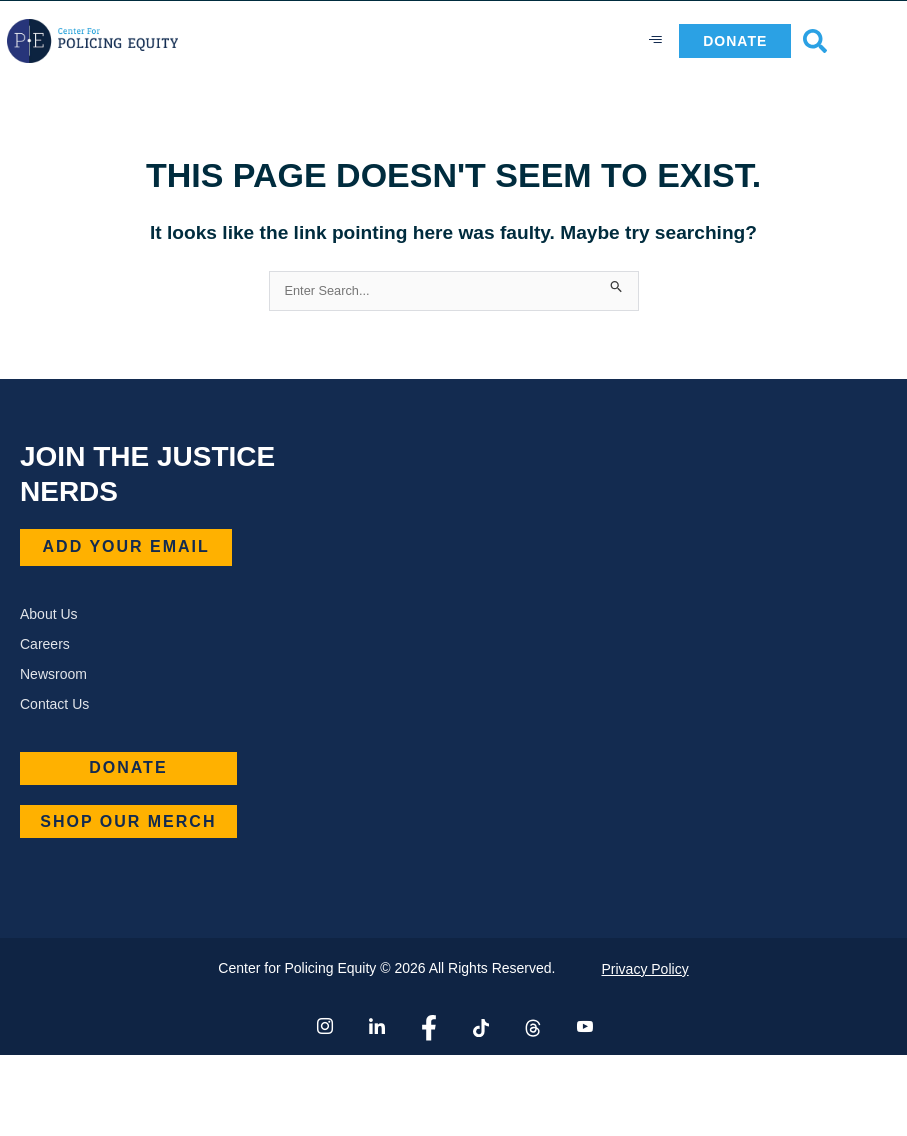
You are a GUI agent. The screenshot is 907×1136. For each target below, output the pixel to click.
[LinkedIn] (376, 1027)
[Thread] (531, 1027)
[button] (815, 41)
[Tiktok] (479, 1027)
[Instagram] (324, 1027)
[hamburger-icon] (656, 41)
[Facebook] (428, 1027)
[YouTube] (583, 1027)
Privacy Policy (645, 969)
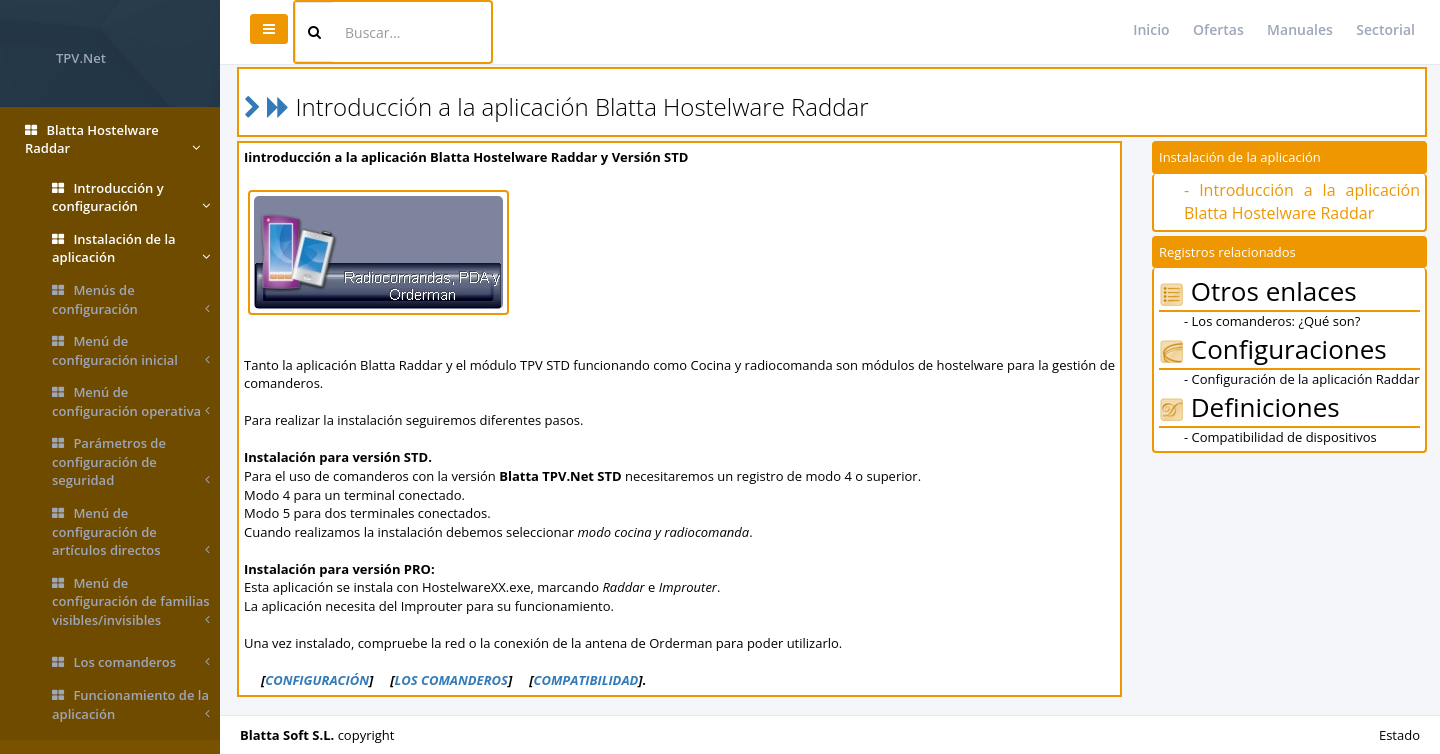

--- --- ---

Give every record again exactly, apart from the pictures, which stay out.

You are a GUI agent. The screenshot is 907×1136. For each target below, output the pixel to click.
[LinkedIn] (376, 1027)
[Thread] (531, 1027)
[button] (815, 41)
[Tiktok] (479, 1027)
[Instagram] (324, 1027)
[hamburger-icon] (656, 41)
[Facebook] (428, 1027)
[YouTube] (583, 1027)
Privacy Policy (645, 969)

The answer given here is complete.